29C needs help!


Hi all,

A few days ago I acquired a HP-29C in nice condition for a good price. Aaah... red LEDs. So small and handy - it's a real cutie, isn't it? :-) The battery compartement has been modified so that the unit now runs on regular AA-size NiMH batteries, providing about five times the original operation time and allowing the use of a decent processor-controlled external charger. So far, so good.

First tests showed that the 29C runs significantly faster than my good old (even slightly newer) 34C. So I tried the 8-queens-benchmark on http://www.hpmuseum.org/cgi-sys/cgiwrap/hpmuseum/articles.cgi?read=700 to find out more.

Since the 29C is not listed there I used the sample program for the 11C/34C, only slightly modified for the 29C since it uses register 0 for indirect addressing. The result was quite surprising: While the 34C is listed with 73 minutes, the 29C did the job in just 42! Even better, a simple factorial program (i.e. essentially a simple loop) runs quite exactly twice as fast as on the 34C. I had expected an execution speed close to that of the HP-67, or maybe something comparable to the 34C/15C.

Today there was another surprise. The 29C was running a program when, after about half an hour, I suddenly noticed the display showed nothing but twelve zeros: "000000000000" and no reaction on any key press. :-(

Now, there are two questions:

  • The calculator worked perfectly for a few days. What might have happened here? What can I do now?

  • I wonder if the 29C really is so much faster than the 34C or even the 67. Maybe other 19C or 29C-users may try the 8-queens-benchmark program and state their results. Has my unit possibly been modified? In this case, may this have caused the mentioned problem?



I am not a hardware expert, but I have been burned many times by running HP-25 calculators using AA Alkaline batteries. My humble guess is that the batteries you are using messed up the chips and friend a circuit or two .. or three ... or more. That's why the only HP25 and HP-29C I touch nowadays are emulators.
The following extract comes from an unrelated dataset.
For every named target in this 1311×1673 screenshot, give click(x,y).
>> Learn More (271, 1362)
Maybe hardware savvy folks can offer a better diagnostic.



Namir, thanks for your response, but of course I didn't use Alkaline batteries but rechargeable NiMHs, having exactly the same voltage as as the original NiCds.

However, I wonder if disposable Alkaline batteries really may harm a 25(C) or 29C. Their voltage (1.5 V when new, then continuously dropping) is just about 10% higher than the 1.4 V of a freshly charged NiCd. Which then quickly drops to almost constant 1.3...1.2 Volts in use.
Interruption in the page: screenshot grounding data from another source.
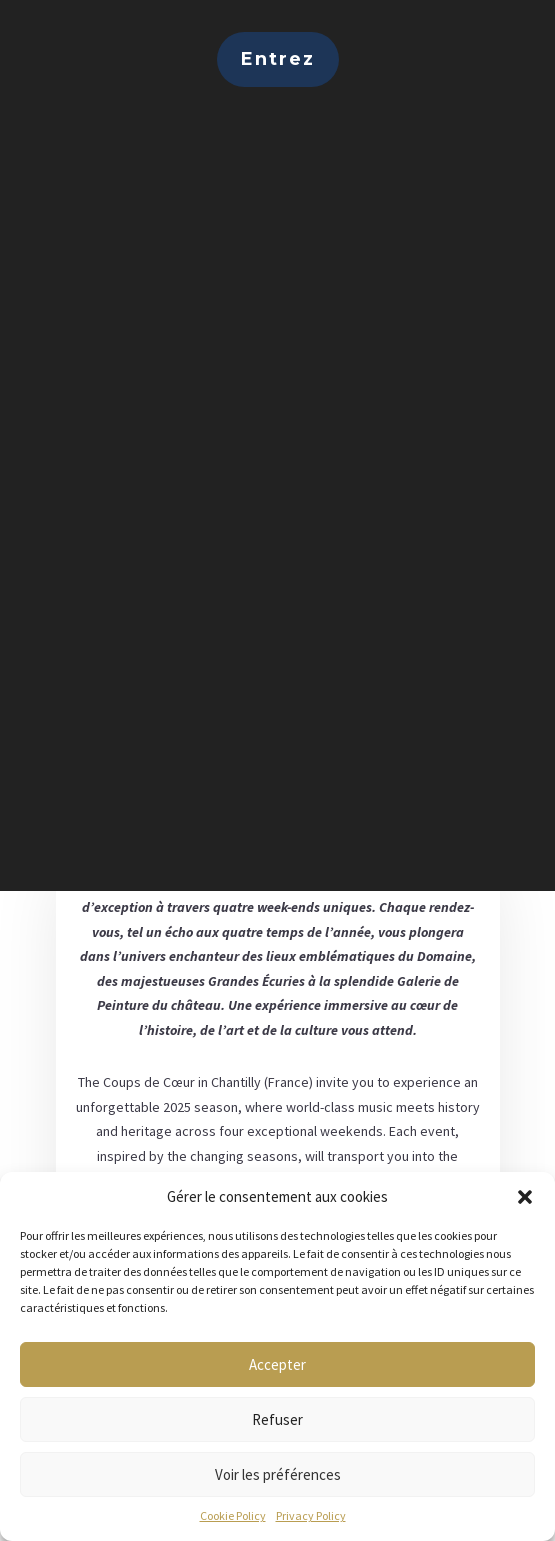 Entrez (278, 59)
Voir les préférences (278, 1474)
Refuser (277, 1419)
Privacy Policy (311, 1515)
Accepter (277, 1364)
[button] (525, 1197)
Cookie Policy (233, 1515) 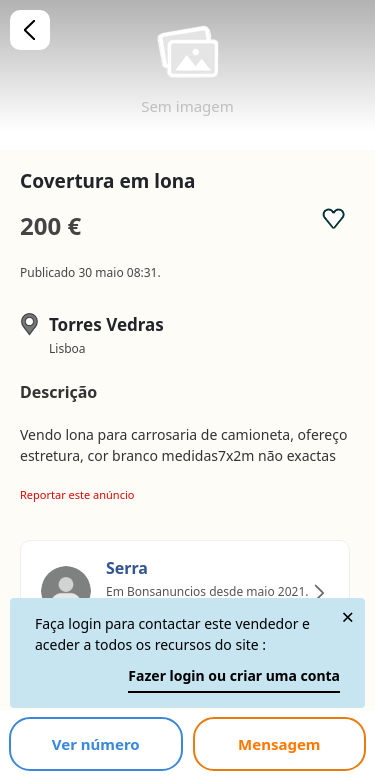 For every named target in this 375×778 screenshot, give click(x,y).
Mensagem (279, 744)
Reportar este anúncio (77, 494) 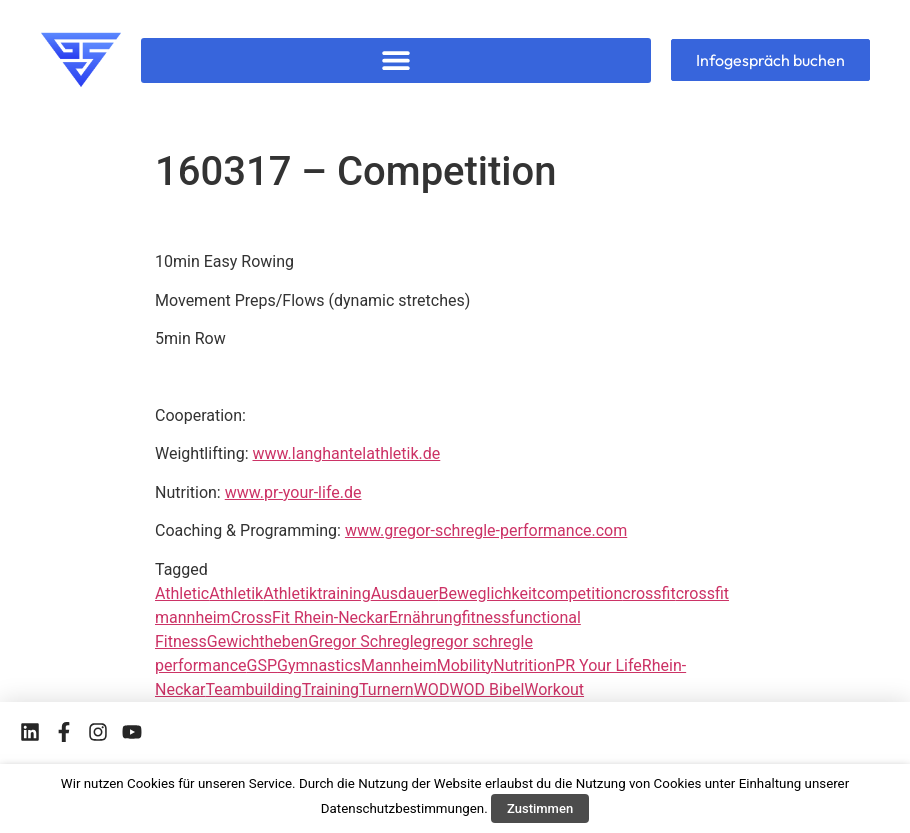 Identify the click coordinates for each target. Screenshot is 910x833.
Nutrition (524, 665)
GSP (262, 665)
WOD (432, 689)
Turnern (386, 689)
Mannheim (399, 665)
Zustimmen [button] (540, 808)
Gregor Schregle (365, 641)
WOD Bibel (486, 689)
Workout (554, 689)
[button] (396, 60)
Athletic (182, 593)
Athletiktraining (316, 593)
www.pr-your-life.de (293, 492)
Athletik (236, 593)
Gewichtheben (257, 641)
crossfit (648, 593)
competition (579, 593)
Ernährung (425, 617)
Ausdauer (405, 593)
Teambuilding (254, 689)
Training (330, 689)
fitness (486, 617)
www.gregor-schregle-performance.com (486, 530)
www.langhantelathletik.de (347, 453)
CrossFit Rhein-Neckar (310, 617)
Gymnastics (319, 665)
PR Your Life (598, 665)
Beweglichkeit (488, 593)
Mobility (465, 665) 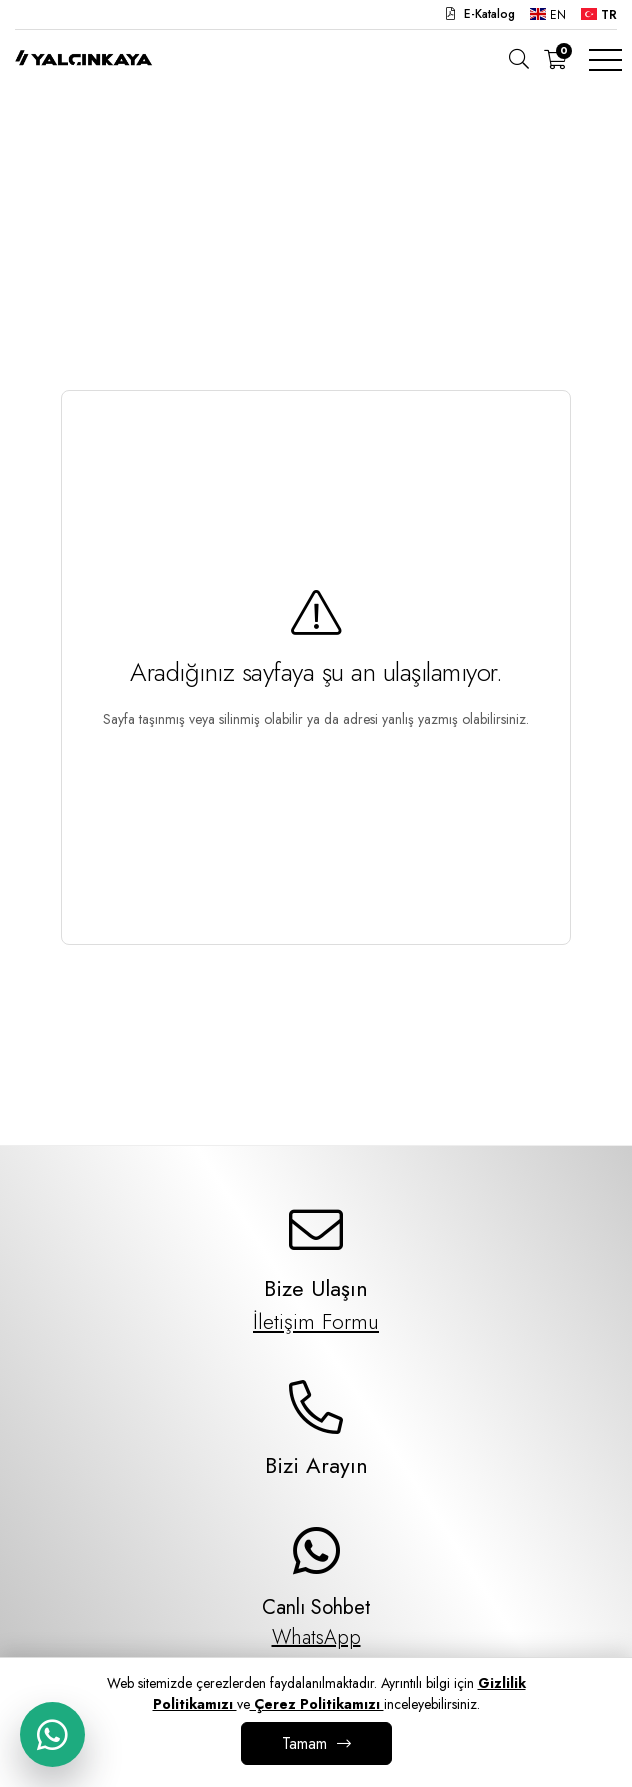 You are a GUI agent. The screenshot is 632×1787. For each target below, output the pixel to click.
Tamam (304, 1743)
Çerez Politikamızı (317, 1704)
The alkaline batteries have fried more than one HP-25 which were functional when I received them. So I have some statistical data to back my suspicion.


I use Energizer lithium cells in all my woodstocks and never had a problem. Their initial voltage is around 1.7 per cell, much higher than fully charged nicads. Running up to 3.5 volts or so has never been an issue for me.
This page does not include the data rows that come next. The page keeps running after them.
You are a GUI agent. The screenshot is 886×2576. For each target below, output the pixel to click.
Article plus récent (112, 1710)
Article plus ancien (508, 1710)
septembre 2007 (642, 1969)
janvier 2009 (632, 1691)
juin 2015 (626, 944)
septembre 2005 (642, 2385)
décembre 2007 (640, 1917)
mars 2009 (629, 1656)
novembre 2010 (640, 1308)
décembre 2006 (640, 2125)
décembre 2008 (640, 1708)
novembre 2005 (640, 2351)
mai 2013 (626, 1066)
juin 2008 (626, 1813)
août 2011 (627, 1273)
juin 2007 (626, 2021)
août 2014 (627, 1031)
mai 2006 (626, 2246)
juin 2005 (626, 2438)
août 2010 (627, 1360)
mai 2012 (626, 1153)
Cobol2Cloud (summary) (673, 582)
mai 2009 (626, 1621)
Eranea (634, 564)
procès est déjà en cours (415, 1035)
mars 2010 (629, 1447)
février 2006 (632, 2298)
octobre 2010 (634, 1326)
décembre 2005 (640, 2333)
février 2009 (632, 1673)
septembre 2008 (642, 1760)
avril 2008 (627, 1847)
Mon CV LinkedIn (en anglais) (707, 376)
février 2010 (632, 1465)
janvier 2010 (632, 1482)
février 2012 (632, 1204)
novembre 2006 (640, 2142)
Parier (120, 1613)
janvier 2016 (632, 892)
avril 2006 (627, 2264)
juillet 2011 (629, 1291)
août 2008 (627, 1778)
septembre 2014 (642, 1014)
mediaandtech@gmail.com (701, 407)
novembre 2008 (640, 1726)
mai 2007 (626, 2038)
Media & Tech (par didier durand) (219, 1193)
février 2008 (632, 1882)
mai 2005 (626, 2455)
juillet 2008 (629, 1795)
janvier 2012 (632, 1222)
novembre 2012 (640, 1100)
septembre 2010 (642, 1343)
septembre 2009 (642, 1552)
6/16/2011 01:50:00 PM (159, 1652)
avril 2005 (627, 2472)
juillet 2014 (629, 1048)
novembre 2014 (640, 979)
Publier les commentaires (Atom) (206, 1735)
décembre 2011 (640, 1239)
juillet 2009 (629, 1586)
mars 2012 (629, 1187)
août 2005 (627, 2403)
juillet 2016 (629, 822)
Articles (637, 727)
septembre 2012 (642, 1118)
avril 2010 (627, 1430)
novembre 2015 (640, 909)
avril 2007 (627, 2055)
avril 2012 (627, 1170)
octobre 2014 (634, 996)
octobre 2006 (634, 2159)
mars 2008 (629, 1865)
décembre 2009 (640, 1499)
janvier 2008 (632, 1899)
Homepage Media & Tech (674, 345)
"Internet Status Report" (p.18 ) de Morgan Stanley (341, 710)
The thing to watch out for is the 9 volts or so that you get from running these calculators off the AC adapter with no nicads inside (or at least no nicads making contact with the battery terminals).



Like Katie, I have fortunately never had a problem with the lithium batteries. I suspect that, if the calculator is "fried", it was already on the verge of failing.


Hi Dieter,
Be sure to check all contacts in the battery loop...scrub them so they shine. As you have
put in NiMH cells, I'll bet you've done away with the soldered strap which originally connected the two cells, and are relying on the tensioning spring for the cell to cell connection...just be sure this area is clean.

My 29C has occasionally exhibited whacky behavior, and this has always been the culprit.
(Incidentally, I bought my 29C brand new in 1978, and it's been with me ever since!)


I wrote:

The 29C was running a program when, after about half an hour, I suddenly noticed the display showed nothing but twelve zeros: "000000000000" and no reaction on any key press. :-(

In the meantime I searched the forum and found exactly the same problem in
this thread from 2001. Just like here, the 29C crashed after about half an hour while running a program, locking up with twelve zeroes in the display.

Since neither I nor the previous owner had the original Wookstock AC-adapter (the batteries were charged in an external charger) the problem cannot have occured due to overvoltage or another cause related to the charger.

May I ask the experts if this and the information in the earlier thread sheds some light on both Mark's and my problem?